I followed this "people like me" logic for a while with a particular yoga teacher who I respected for his knowledge and approach on some things but who I could never really make my mind up about. (You've got to be pretty careful with yoga teachers - there are some serious power, authority and ego issues on show in the kind of intense relationships that can develop between a teacher and a devoted student.)

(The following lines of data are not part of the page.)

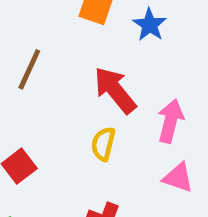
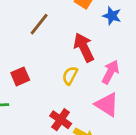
blue star: (150, 25) -> (112, 16), turned -30
pink triangle: (178, 178) -> (107, 105), size x1.4

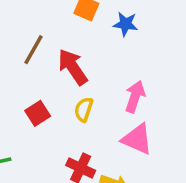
red arrow: (84, 47) -> (73, 67), moved
red square: (20, 76) -> (38, 113), moved

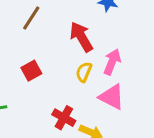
red arrow: (73, 67) -> (81, 37), moved
yellow semicircle: (84, 109) -> (84, 72), moved

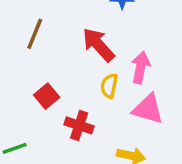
red cross: (64, 118) -> (79, 125), moved

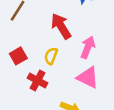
yellow semicircle: (109, 86) -> (51, 56), moved

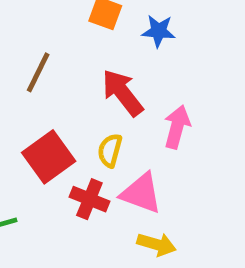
red square: (18, 56) -> (49, 157), size x1.5
pink triangle: (88, 77) -> (141, 193), moved

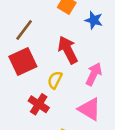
red square: (49, 157) -> (23, 62), moved
pink triangle: (141, 193) -> (89, 109), moved

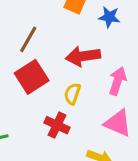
red arrow: (68, 50) -> (83, 56), turned -64

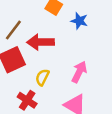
red arrow: (83, 56) -> (41, 42), moved

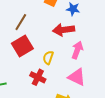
red arrow: (41, 42) -> (64, 30), moved

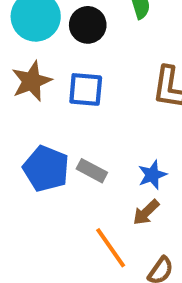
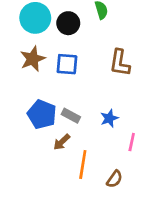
brown arrow: (146, 212) -> (62, 142), moved
orange line: (111, 248) -> (83, 165), turned 44

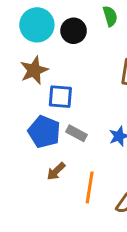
blue square: (67, 64) -> (60, 97), moved
brown arrow: (62, 142) -> (56, 171), moved

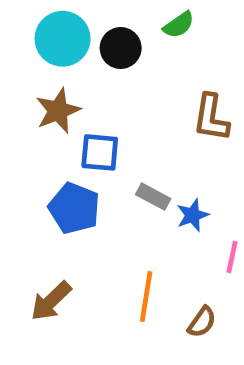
green semicircle: (110, 16) -> (179, 25), turned 72
gray rectangle: (76, 133) -> (153, 197), moved
brown arrow: (56, 171) -> (51, 301), moved, size x1.4

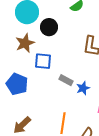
black circle: (121, 48) -> (49, 27), moved
blue pentagon: (74, 208) -> (17, 84), moved

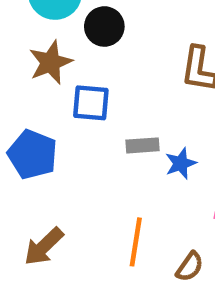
gray rectangle: (66, 80) -> (142, 145), turned -32

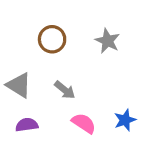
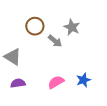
gray arrow: (65, 90) -> (55, 41), moved
pink semicircle: (84, 123) -> (56, 82), turned -63

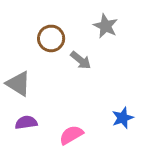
gray star: (72, 27) -> (106, 26), moved
pink semicircle: (56, 82) -> (71, 135), moved

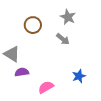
gray arrow: (81, 60) -> (63, 39), moved
purple semicircle: (26, 122) -> (22, 72), moved

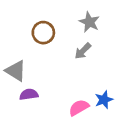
gray arrow: (63, 39) -> (83, 51), turned 96
pink semicircle: (46, 87) -> (79, 108), moved

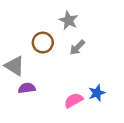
gray star: (89, 22) -> (69, 20), moved
brown circle: (43, 33) -> (43, 43), moved

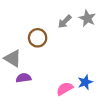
gray star: (69, 20) -> (87, 18), moved
gray arrow: (77, 47) -> (65, 22), moved

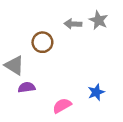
gray arrow: (65, 22) -> (73, 24), turned 48
pink semicircle: (65, 89) -> (62, 106), moved

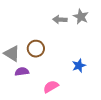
brown circle: (42, 42) -> (36, 49), moved
blue star: (96, 92) -> (79, 66), moved

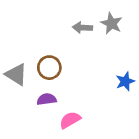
blue star: (79, 66) -> (125, 81), moved
purple semicircle: (22, 72) -> (47, 99), moved

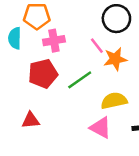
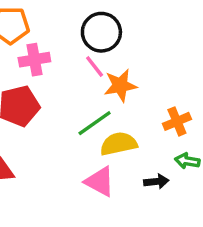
black circle: (116, 19) -> (101, 32), moved
green line: (80, 80) -> (95, 123), moved

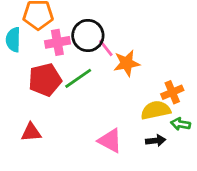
black circle: (101, 32) -> (88, 35), moved
green line: (95, 123) -> (78, 78), moved
yellow semicircle: (119, 144) -> (156, 110), moved

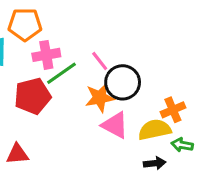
black circle: (88, 35) -> (123, 82), moved
orange star: (127, 63) -> (100, 98), moved
green line: (78, 78) -> (62, 73), moved
pink triangle: (110, 141) -> (115, 125), moved

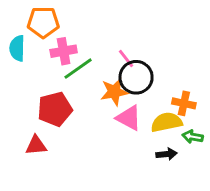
pink line: (100, 61) -> (126, 58), moved
red pentagon: (33, 96) -> (55, 109), moved
orange cross: (173, 110) -> (184, 103), turned 35

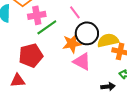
pink line: (126, 58) -> (75, 12), moved
yellow semicircle: (166, 122) -> (108, 40), moved

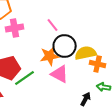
green line: (47, 27) -> (25, 78), moved
black arrow: (108, 87) -> (86, 99), turned -56

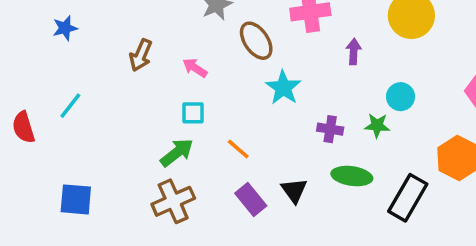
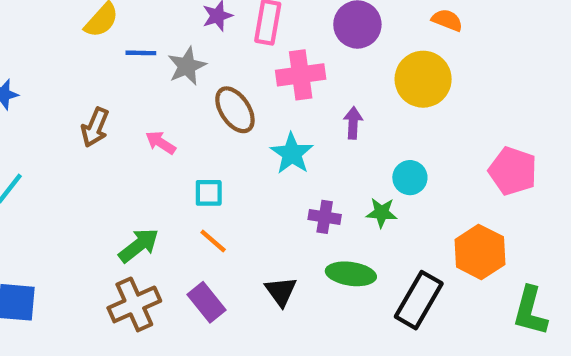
cyan star: (283, 88) -> (292, 154), moved
cyan square: (193, 113) -> (209, 193), moved
purple rectangle: (251, 199) -> (207, 302), moved

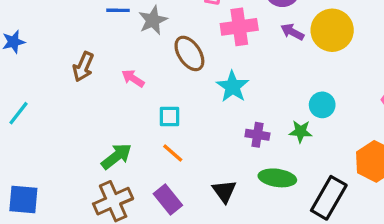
purple arrow: (353, 123) -> (292, 32), moved, turned -65

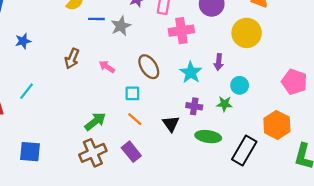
purple arrow: (292, 32) -> (219, 62), moved, turned -112
brown ellipse: (189, 53) -> (149, 67), moved
cyan star: (233, 87) -> (191, 73), moved
black triangle: (224, 191) -> (171, 124), moved

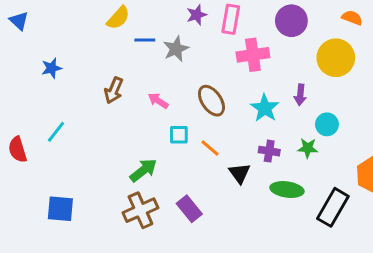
cyan square: (132, 93) -> (179, 135), moved
orange line: (135, 119) -> (210, 148), moved

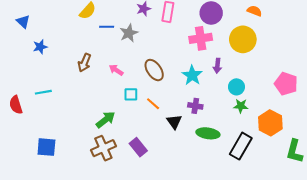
blue triangle: (19, 21) -> (23, 21), moved
pink cross: (253, 55) -> (201, 38), moved
cyan line: (56, 132) -> (43, 92), turned 42
green star: (308, 148) -> (241, 106), moved

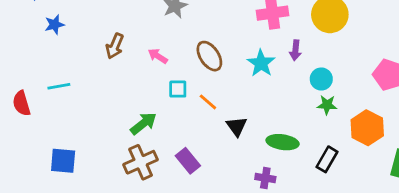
purple cross: (195, 106) -> (265, 178), moved
black rectangle: (241, 146) -> (327, 159), size x0.7

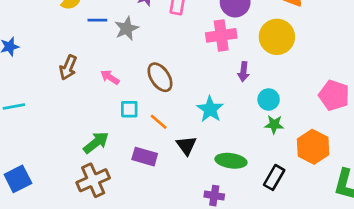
cyan star: (261, 63) -> (210, 109), moved
blue square: (63, 161) -> (18, 179), turned -32
purple rectangle: (188, 161) -> (145, 157), moved, turned -35

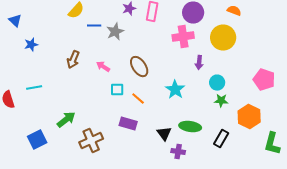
green arrow: (96, 143) -> (66, 120), moved
black triangle: (186, 145) -> (164, 134), moved

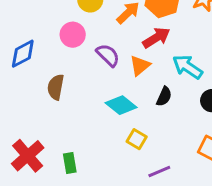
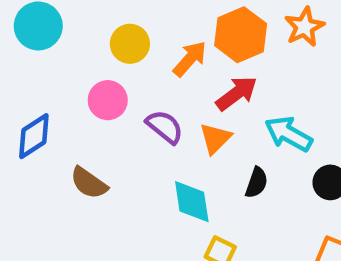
brown semicircle: (56, 87) -> (89, 183), turned -60
cyan diamond: (121, 105) -> (192, 202), turned 48

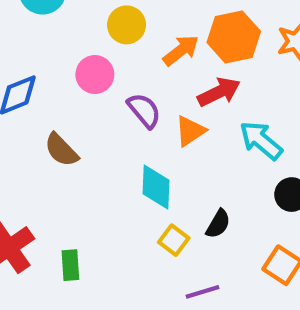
black semicircle: (257, 183) -> (218, 224), moved

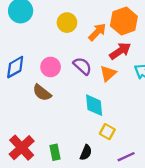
pink circle: (95, 75) -> (51, 67), moved
black semicircle: (218, 224) -> (86, 152), moved

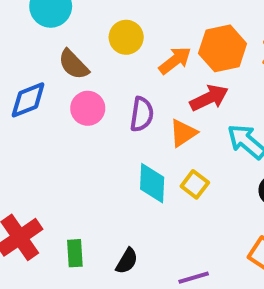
purple semicircle: (82, 66) -> (142, 114), turned 48
brown semicircle: (42, 93) -> (74, 64), moved
yellow square: (107, 132) -> (195, 184), moved

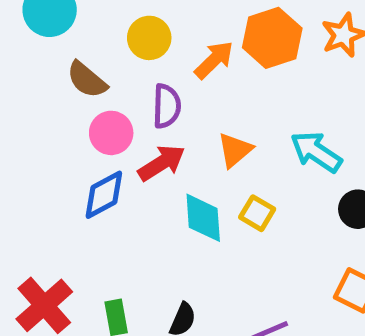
red arrow: (209, 98) -> (162, 163), moved
blue diamond: (28, 100) -> (104, 195), moved
purple semicircle: (142, 114) -> (167, 106), moved

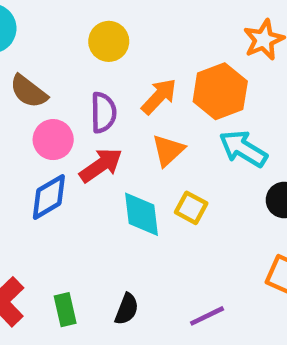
yellow circle: (149, 38) -> (109, 41), moved
orange hexagon: (272, 38) -> (220, 91), moved
orange arrow: (214, 60) -> (159, 96), moved

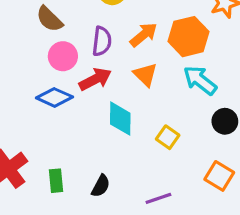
orange triangle: (168, 150) -> (145, 75), turned -40
blue diamond: (49, 197) -> (54, 97), turned 48
yellow square: (191, 208) -> (168, 137), moved

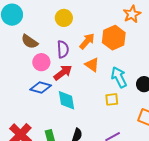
cyan arrow: (200, 80) -> (119, 77), moved, turned 35
cyan diamond: (120, 119) -> (66, 100), moved
yellow square: (168, 137) -> (112, 99), turned -32

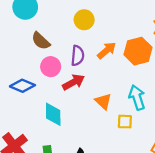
orange triangle: (92, 65) -> (103, 101), moved
blue diamond: (41, 87) -> (22, 86), moved
cyan diamond: (66, 100) -> (53, 114), moved

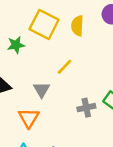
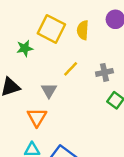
gray cross: (86, 108) -> (104, 72), moved

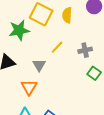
green star: (25, 48) -> (19, 30), size x1.5

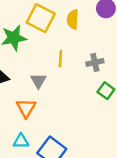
yellow line: (57, 47) -> (60, 59), turned -40

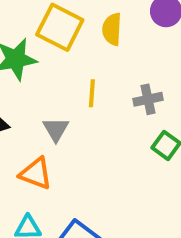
orange triangle: (26, 108) -> (36, 173), turned -40

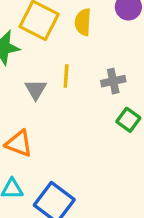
gray triangle: (56, 129) -> (36, 90), moved

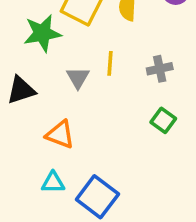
green square: (128, 120) -> (163, 120), moved

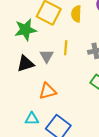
black triangle: (21, 90) -> (25, 64), moved
orange triangle: (60, 135) -> (48, 91), moved, turned -36

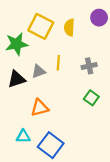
gray triangle: (47, 56) -> (39, 71), turned 40

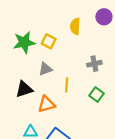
yellow square: (41, 26) -> (49, 41), moved, size x0.6
yellow line: (58, 63) -> (67, 85), moved
black triangle: (17, 79) -> (24, 89), moved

After a while I realised I felt uncomfortable about this person because he wasn't in my favoured category of a "warm" person. He was distant to an extent, sometimes awkward and maybe a bit eccentric, and didn't go to lengths to make me feel particularly "liked". Perhaps you could even say he wasn't in the least bit interested in making me feel warm and fuzzy or was even interested in what happened when he actively didn't make people feel like this. When I realised that it seemed sort of weird that I would expect it was someone's job to make me feel extremely comfortable.
If people are described as "warm" it means they're going to some lengths to make everyone feel welcomed and happy. It can be very tiring to be warm. Does anyone owe this to us? Don't get me wrong, I love warm people: my parents are both in this category and I am too, perhaps why I value it and seek it out and feel so comfortable around those people.
Overall it benefits me to be around people like this, but it also feeds my people-pleasing tendencies - I want to be liked and these people expend their energy on making me feel like I am liked. I noticed recently how when I meet a new person, I find it hard not to push myself forward and try to be particularly funny or interesting so they like me. Any new person, not even one I'm particularly invested in: I mean, how insecure is that?
Anyway the end of the story: this person was actually a good person, caring and thoughtful if not unconventional, interested in kindly pushing people out of their comfort zones in order to allow them to grow. I think there is probably a whole category of these yoga teachers. It was a good reminder to me to keep a more open mind, to remember that someone who I didn't feel totally coddled by could actually teach me something.